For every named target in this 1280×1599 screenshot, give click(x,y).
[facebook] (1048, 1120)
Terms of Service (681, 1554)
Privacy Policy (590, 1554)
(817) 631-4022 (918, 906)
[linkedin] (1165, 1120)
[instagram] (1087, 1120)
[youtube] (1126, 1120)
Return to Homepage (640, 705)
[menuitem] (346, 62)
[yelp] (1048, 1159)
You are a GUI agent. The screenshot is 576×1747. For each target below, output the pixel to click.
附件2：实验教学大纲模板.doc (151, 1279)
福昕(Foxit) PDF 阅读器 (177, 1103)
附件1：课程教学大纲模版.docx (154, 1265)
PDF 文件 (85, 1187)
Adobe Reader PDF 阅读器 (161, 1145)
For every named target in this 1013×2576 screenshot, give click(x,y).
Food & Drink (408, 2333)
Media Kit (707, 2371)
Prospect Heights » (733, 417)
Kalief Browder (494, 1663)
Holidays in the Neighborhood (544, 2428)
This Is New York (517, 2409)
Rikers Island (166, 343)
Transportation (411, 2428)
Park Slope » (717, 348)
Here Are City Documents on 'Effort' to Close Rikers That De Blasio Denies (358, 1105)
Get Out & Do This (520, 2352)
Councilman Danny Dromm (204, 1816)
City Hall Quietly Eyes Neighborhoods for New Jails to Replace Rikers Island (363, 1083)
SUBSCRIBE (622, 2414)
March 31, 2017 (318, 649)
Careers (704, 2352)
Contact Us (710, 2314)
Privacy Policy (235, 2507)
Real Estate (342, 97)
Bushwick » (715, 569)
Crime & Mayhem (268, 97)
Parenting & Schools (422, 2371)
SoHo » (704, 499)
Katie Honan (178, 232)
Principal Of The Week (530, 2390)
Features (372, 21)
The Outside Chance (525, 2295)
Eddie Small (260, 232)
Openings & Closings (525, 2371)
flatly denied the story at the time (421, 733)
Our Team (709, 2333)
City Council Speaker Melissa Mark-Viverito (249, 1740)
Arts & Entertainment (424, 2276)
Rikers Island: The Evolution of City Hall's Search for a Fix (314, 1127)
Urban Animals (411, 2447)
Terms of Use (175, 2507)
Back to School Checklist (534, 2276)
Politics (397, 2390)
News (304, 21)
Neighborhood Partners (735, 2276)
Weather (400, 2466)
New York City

◆ **TASK PROMPT**
Each of the records above is to be reproduced word for word.

◆ **EXERCISE OUTPUT**
For every named target in this 1280×1599 screenshot, give click(x,y).
[facebook] (1048, 1120)
Terms of Service (681, 1554)
Privacy Policy (590, 1554)
(817) 631-4022 (918, 906)
[linkedin] (1165, 1120)
[instagram] (1087, 1120)
[youtube] (1126, 1120)
Return to Homepage (640, 705)
[menuitem] (346, 62)
[yelp] (1048, 1159)
You are a GUI agent. The screenshot is 576×1747. For each target below, output the pixel to click.
附件2：实验教学大纲模板.doc (151, 1279)
福昕(Foxit) PDF 阅读器 (177, 1103)
附件1：课程教学大纲模版.docx (154, 1265)
PDF 文件 (85, 1187)
Adobe Reader PDF 阅读器 (161, 1145)
For every named target in this 1013×2576 screenshot, give click(x,y).
Food & Drink (408, 2333)
Media Kit (707, 2371)
Prospect Heights » (733, 417)
Kalief Browder (494, 1663)
Holidays in the Neighborhood (544, 2428)
This Is New York (517, 2409)
Rikers Island (166, 343)
Transportation (411, 2428)
Park Slope » (717, 348)
Here Are City Documents on 'Effort' to Close Rikers That De Blasio Denies (358, 1105)
Get Out & Do This (520, 2352)
Councilman Danny Dromm (204, 1816)
City Hall Quietly Eyes Neighborhoods for New Jails to Replace Rikers Island (363, 1083)
SUBSCRIBE (622, 2414)
March 31, 2017 (318, 649)
Careers (704, 2352)
Contact Us (710, 2314)
Privacy Policy (235, 2507)
Real Estate (342, 97)
Bushwick » (715, 569)
Crime & Mayhem (268, 97)
Parenting & Schools (422, 2371)
SoHo » (704, 499)
Katie Honan (178, 232)
Principal Of The Week (530, 2390)
Features (372, 21)
The Outside Chance (525, 2295)
Eddie Small (260, 232)
Openings & Closings (525, 2371)
flatly denied the story at the time (421, 733)
Our Team (709, 2333)
City Council Speaker Melissa Mark-Viverito (249, 1740)
Arts & Entertainment (424, 2276)
Rikers Island: The Evolution of City Hall's Search for a Fix (314, 1127)
Urban Animals (411, 2447)
Terms of Use (175, 2507)
Back to School Checklist (534, 2276)
Politics (397, 2390)
News (304, 21)
Neighborhood Partners (735, 2276)
Weather (400, 2466)
New York City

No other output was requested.